IMPLICATIONS FOR RESEARCH AND PRACTICE

At present, much of the information available on Arranging for Community Mobilizers does not explicitly manipulate or test this process and its effects on community change and improvement. Although this process has been identified as a key ingredient for advancing change, there is a need for more systematic evaluations of its implementation and effects. Such research would provide a better understanding of the factors that enable communities to come together and address shared problems and goals.
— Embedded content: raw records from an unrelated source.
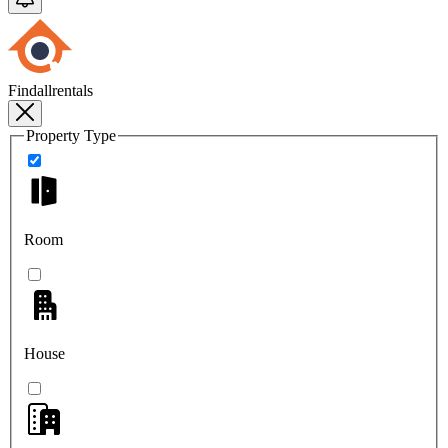
Findallrentals
Property Type
Room
House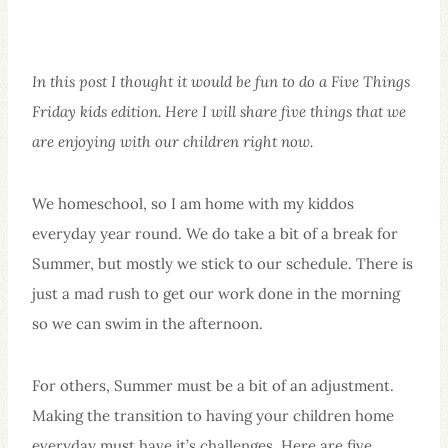
In this post I thought it would be fun to do a Five Things
Friday kids edition. Here I will share five things that we
are enjoying with our children right now.
We homeschool, so I am home with my kiddos
everyday year round. We do take a bit of a break for
Summer, but mostly we stick to our schedule. There is
just a mad rush to get our work done in the morning
so we can swim in the afternoon.
For others, Summer must be a bit of an adjustment.
Making the transition to having your children home
everyday must have it’s challenges. Here are five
Some key research questions include: (a) What activities characterize the work of effective mobilizers or organizers? (b) What is the role of local people as agents (champions) of change?(c) What knowledge and resources (and limitations and barriers) do key stakeholders bring to the effort? And (d) What strategies (e.g., skills training) prepare community members to be effective as agents of community change and improvement efforts?

OVERALL RECOMMENDATION FOR PRACTICE

Based on research and experience, we recommend Arranging for Community Mobilizers as a key process to advance community change and improvement.